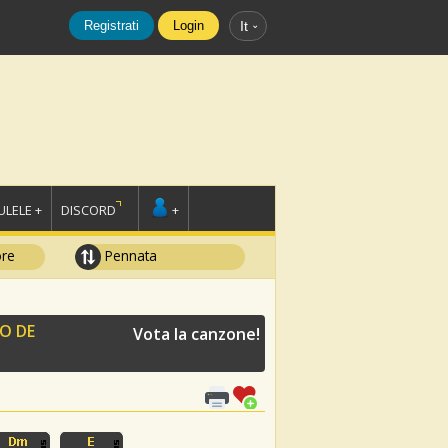
Registrati
Login
It
LELE +
DISCORD
+
ore
Pennata
IO DE
Vota la canzone!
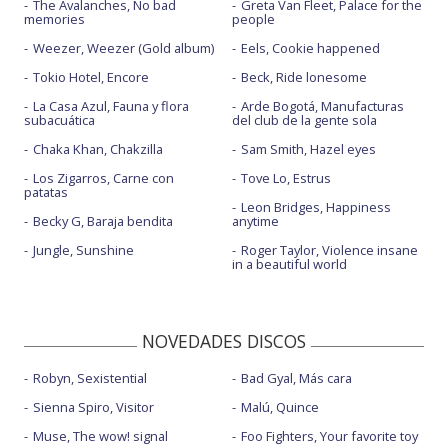
The Avalanches, No bad
Greta Van Fleet, Palace for the
memories
people
Weezer, Weezer (Gold album)
Eels, Cookie happened
Tokio Hotel, Encore
Beck, Ride lonesome
La Casa Azul, Fauna y flora
Arde Bogotá, Manufacturas
subacuática
del club de la gente sola
Chaka Khan, Chakzilla
Sam Smith, Hazel eyes
Los Zigarros, Carne con
Tove Lo, Estrus
patatas
Leon Bridges, Happiness
Becky G, Baraja bendita
anytime
Jungle, Sunshine
Roger Taylor, Violence insane
in a beautiful world
NOVEDADES DISCOS
Robyn, Sexistential
Bad Gyal, Más cara
Sienna Spiro, Visitor
Malú, Quince
Muse, The wow! signal
Foo Fighters, Your favorite toy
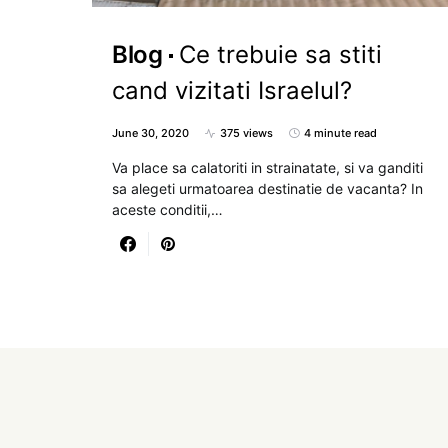
Blog
Ce trebuie sa stiti
cand vizitati Israelul?
June 30, 2020
375 views
4 minute read
Va place sa calatoriti in strainatate, si va ganditi
sa alegeti urmatoarea destinatie de vacanta? In
aceste conditii,…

^^^^^^^^^^^^^^^^

* **WHAT YOU ARE ASKED TO DO**
With the pictures removed, return the full listing exactly as given.

* **SOLUTION TO THIS TASK**
Registrati
Login
It
LELE +
DISCORD
+
ore
Pennata
IO DE
Vota la canzone!
The Avalanches, No bad
Greta Van Fleet, Palace for the
memories
people
Weezer, Weezer (Gold album)
Eels, Cookie happened
Tokio Hotel, Encore
Beck, Ride lonesome
La Casa Azul, Fauna y flora
Arde Bogotá, Manufacturas
subacuática
del club de la gente sola
Chaka Khan, Chakzilla
Sam Smith, Hazel eyes
Los Zigarros, Carne con
Tove Lo, Estrus
patatas
Leon Bridges, Happiness
Becky G, Baraja bendita
anytime
Jungle, Sunshine
Roger Taylor, Violence insane
in a beautiful world
NOVEDADES DISCOS
Robyn, Sexistential
Bad Gyal, Más cara
Sienna Spiro, Visitor
Malú, Quince
Muse, The wow! signal
Foo Fighters, Your favorite toy
Blog
Ce trebuie sa stiti
cand vizitati Israelul?
June 30, 2020
375 views
4 minute read
Va place sa calatoriti in strainatate, si va ganditi
sa alegeti urmatoarea destinatie de vacanta? In
aceste conditii,…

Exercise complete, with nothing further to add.